At the risk of being deplatformed by the permanently outraged, the Grasshopper will say here that he is immensely proud of England. While her history is being ever-more reviled, England has given the world much: a language that not only one in five people in the world can at least use to order a beer, but also one in which most of the world’s computers are programmed; weather that’s always interesting enough to talk about but rarely bad enough to kill; rugby (huzzah!), cricket (chiz chiz) and football (meh); Led Zep and the Stones (of course); and a sense of self-deprecating humour that forces us to include ‘the queue’ in a list like this, to name but a smidgeon.
You won’t come across an ‘English’ Restaurant in Italy, China and India, yet the Sunday Roast is as classic a world dish as pizza, chow mein and biryani. Just ask a foreigner what they want to eat when they land here. And while we don’t have the views over the Rift Valley, K2 to climb or the Marianas to plumb, we can still punch well above our weight when it comes to oneness with the world, be it morning mists on Southsea Common, a scramble along Striding Edge or guillemots off the Farnes.

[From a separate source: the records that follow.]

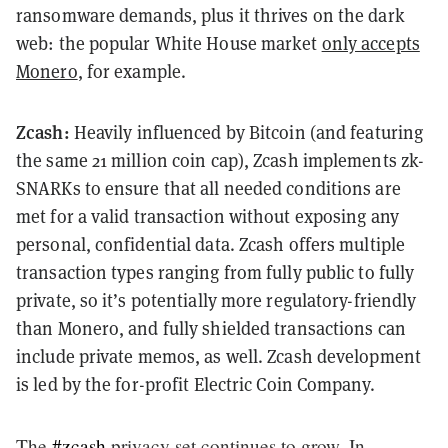
ransomware demands, plus it thrives on the dark
web: the popular White House market
only accepts
Monero
, for example.
Zcash:
Heavily influenced by Bitcoin (and featuring
the same 21 million coin cap), Zcash implements zk-
SNARKs to ensure that all needed conditions are
met for a valid transaction without exposing any
personal, confidential data. Zcash offers multiple
transaction types ranging from fully public to fully
private, so it’s potentially more regulatory-friendly
than Monero, and fully shielded transactions can
include private memos, as well. Zcash development
is led by the for-profit Electric Coin Company.
The
#zcash
privacy set continues to grow. In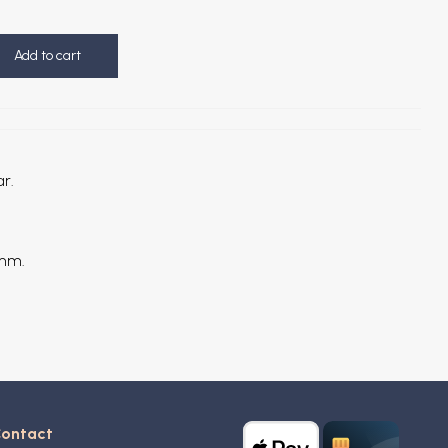
Add to cart
ar.
 mm.
ontact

And, of course, England has more than its fair share of history. None more so than in ‘hopper’s adopted home town of Portsmouth. The more the surface gets scratched, the more the palimpsest reveals its earlier forms. Harbours that started life – or at least human settlement-type life – thousands of years ago, to be built over time and time again, revealing snippets of earlier habitation. Fortifications that started as earth embankments, became wooden palisades, then stone ramparts with moats, and then perhaps back to mere bumps or dips in the pavement where everything has been knocked down or filled in. Forts that become rose gardens. Stone gates that once separated sailors out a-whoring from the good burghers of the city, but now form part of the boundary of a playing field. It’s a history geek’s paradise.

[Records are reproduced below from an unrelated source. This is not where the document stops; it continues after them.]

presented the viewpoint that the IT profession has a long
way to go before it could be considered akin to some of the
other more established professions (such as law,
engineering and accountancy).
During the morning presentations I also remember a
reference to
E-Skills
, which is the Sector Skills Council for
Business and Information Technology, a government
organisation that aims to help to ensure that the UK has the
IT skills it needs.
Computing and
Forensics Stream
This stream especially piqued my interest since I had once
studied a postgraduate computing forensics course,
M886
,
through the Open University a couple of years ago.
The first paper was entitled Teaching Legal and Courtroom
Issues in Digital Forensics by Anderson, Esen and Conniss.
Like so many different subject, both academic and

One such example is Fort Cumberland. Situated in the south-eastern corner of Portsea Island – the main island of Portsmouth – the fort was progressively built during the 18th and early 19th centuries and is now under the ownership of Historic England, the provisional arm of English Heritage1. So that means it’s owned by us, the English, right? Historic England doesn’t seem to agree. Locked up and only accessible by stealth by weaseling in through security to visit one of the small number of businesses that HE is painfully slowly allowing to be established there, Fort Cumberland is a gem that is being protected from view in the same way that young grasshoppers protect their classwork from the cheats by throwing their arms around it with just the top of their pencils sticking out2.

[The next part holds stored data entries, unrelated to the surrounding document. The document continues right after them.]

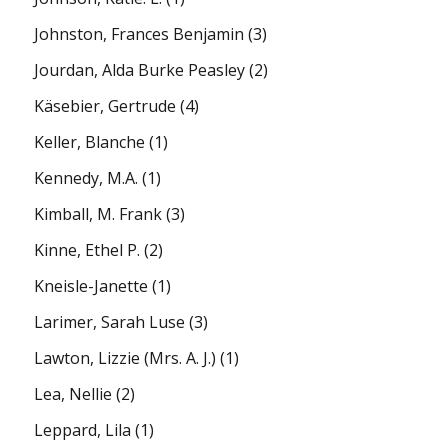
Johnston, Frances Benjamin
(3)
Jourdan, Alda Burke Peasley
(2)
Käsebier, Gertrude
(4)
Keller, Blanche
(1)
Kennedy, M.A.
(1)
Kimball, M. Frank
(3)
Kinne, Ethel P.
(2)
Kneisle-Janette
(1)
Larimer, Sarah Luse
(3)
Lawton, Lizzie (Mrs. A. J.)
(1)
Lea, Nellie
(2)
Leppard, Lila
(1)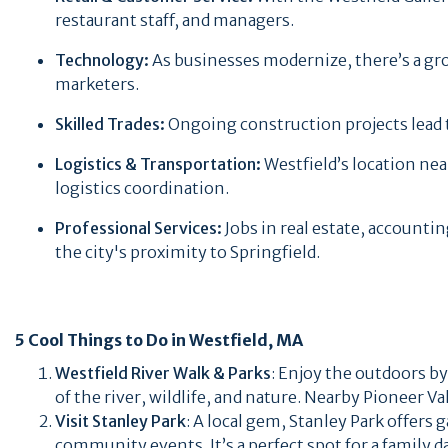
restaurant staff, and managers.
Technology:
As businesses modernize, there’s a gro
marketers.
Skilled Trades:
Ongoing construction projects lead 
Logistics & Transportation:
Westfield’s location ne
logistics coordination.
Professional Services:
Jobs in real estate, accounti
the city's proximity to Springfield.
5 Cool Things to Do in Westfield, MA
Westfield River Walk & Parks
: Enjoy the outdoors by
of the river, wildlife, and nature. Nearby Pioneer V
Visit Stanley Park
: A local gem, Stanley Park offers 
community events. It’s a perfect spot for a family d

How many more gems are being hidden away by Historic England? Worth an investigation, one fancies. Anyway, in the spirit of ‘gotcher’ on this one at least, here’s the latest Out&About video from the itinerant two, shot recently in Fort Cumberland and featuring the estimable Portsmouth Distillery, which is located there. The Grasshopper hopes you enjoy it.
Did ‘hopper get that right? It’s all a bit confusing.
Yes, yes, I know grasshoppers don’t have arms, but never let the facts get in the way of a good metaphor.